The need to archive Humanity's history safely and durably for future generations has led Microsoft to create a new storage medium that can fulfill both goals. This is Project Silica, a small piece of quartz glass (7.5 x 7.5 x 0.2cm) in which he managed to store the entire Warner Bros. original Superman: The Movie (1976).

Engraving was done using high speed laser and Artificial Intelligence technology. The laser encodes the data by creating holes and deformations in 3D nanometer-scale layers inside the glass, which at this stage can hold up to 100 such layers (also known as voxels). This data is read in polarized light that passes through the glass, decodes the information and renders it with the help of machine learning algorithms.

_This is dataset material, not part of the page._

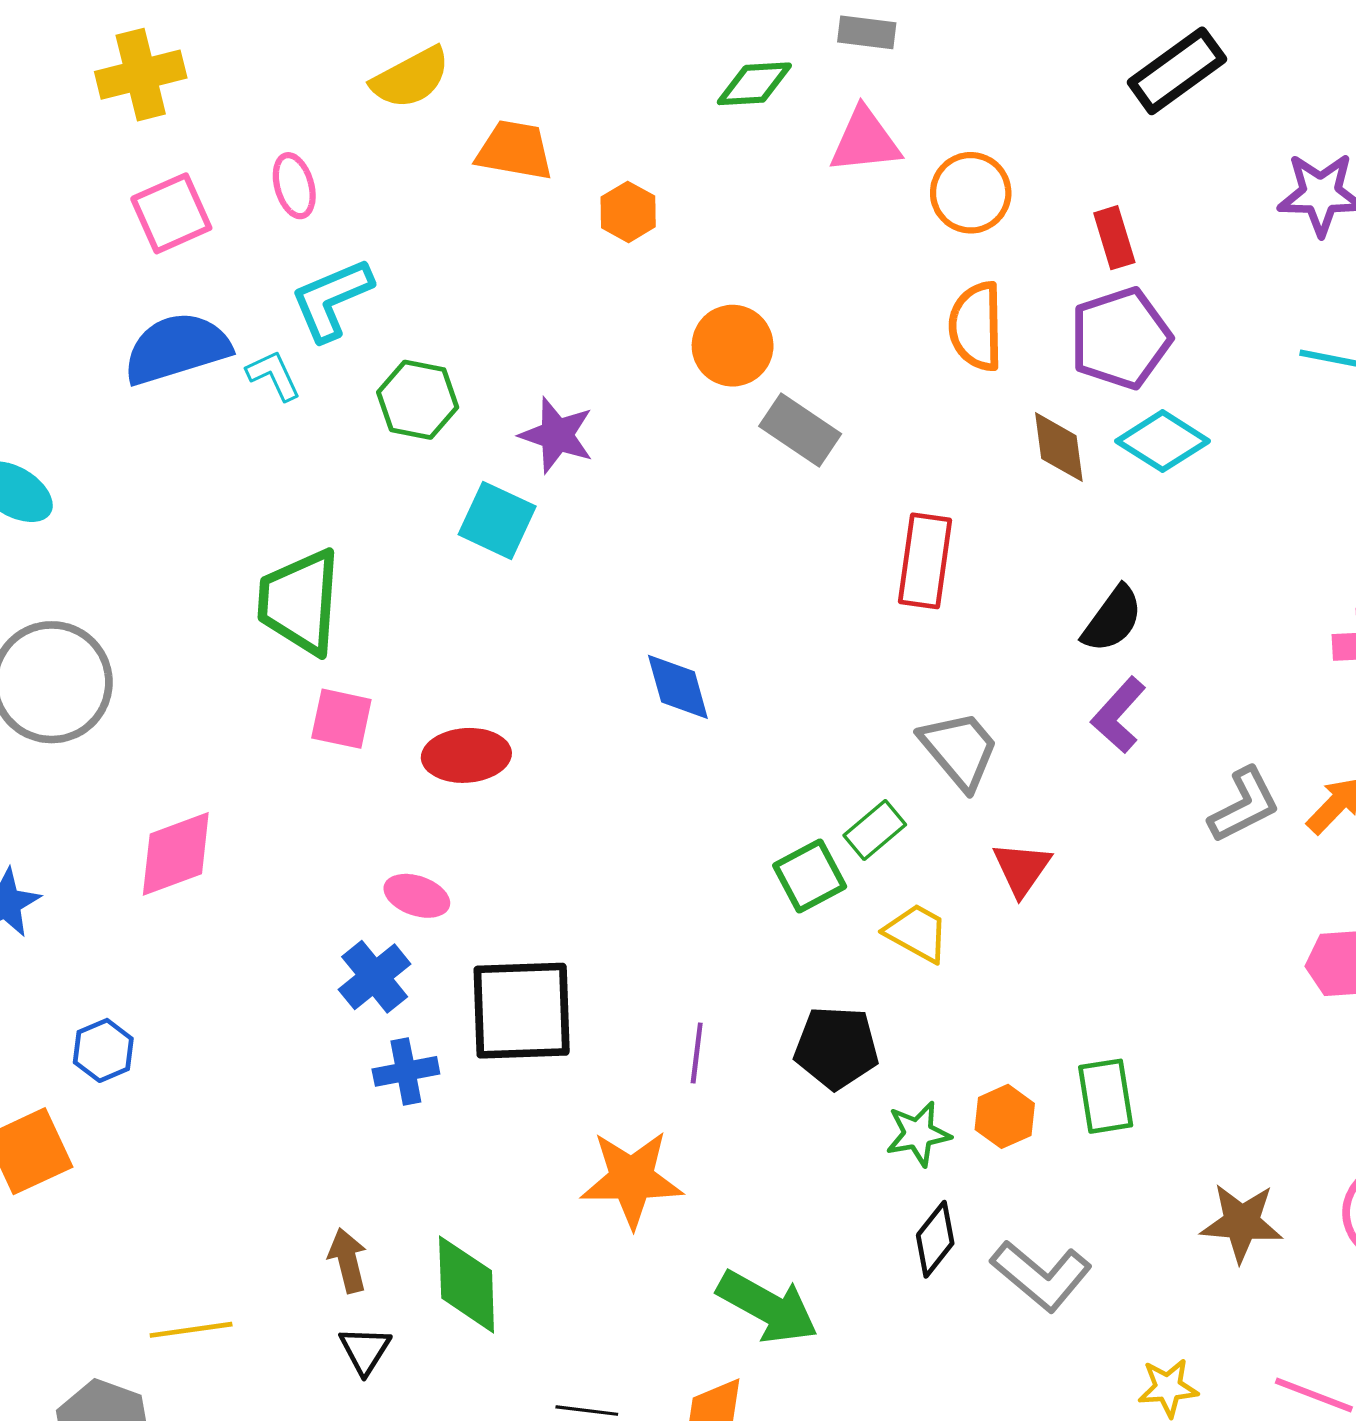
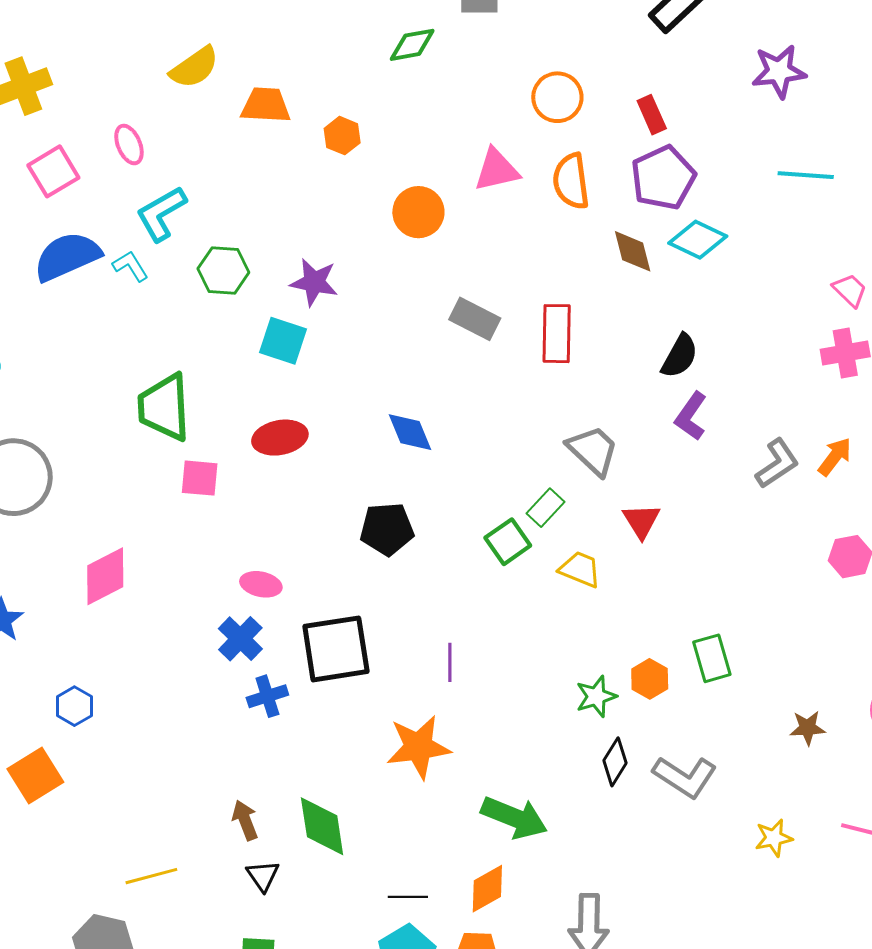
pink triangle: (865, 141) -> (497, 170), moved
gray rectangle: (800, 430) -> (475, 319), moved
red ellipse: (466, 755) -> (280, 438), moved
black pentagon: (836, 1048) -> (387, 529), moved
brown star: (1242, 1223) -> (808, 728), size x0.7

The movie Superman was chosen to demonstrate the resilience of Project Silica. As Superman is invulnerable, so does Project Silica withstand boiling, scratching, demagnetism, microwaves, extreme temperatures, etc. without any loss of data embedded in the inner voxels.

Right now, the available Project Silica prototypes can store about 80GB of data, so we're not talking about something overwhelmingly big, but the company will continue its research to come up with much larger capacity solutions. If all goes well, Project Silica will be a top-notch solution to save not only the big movie studios archives, but also libraries, radio stations, industries, the military, etc.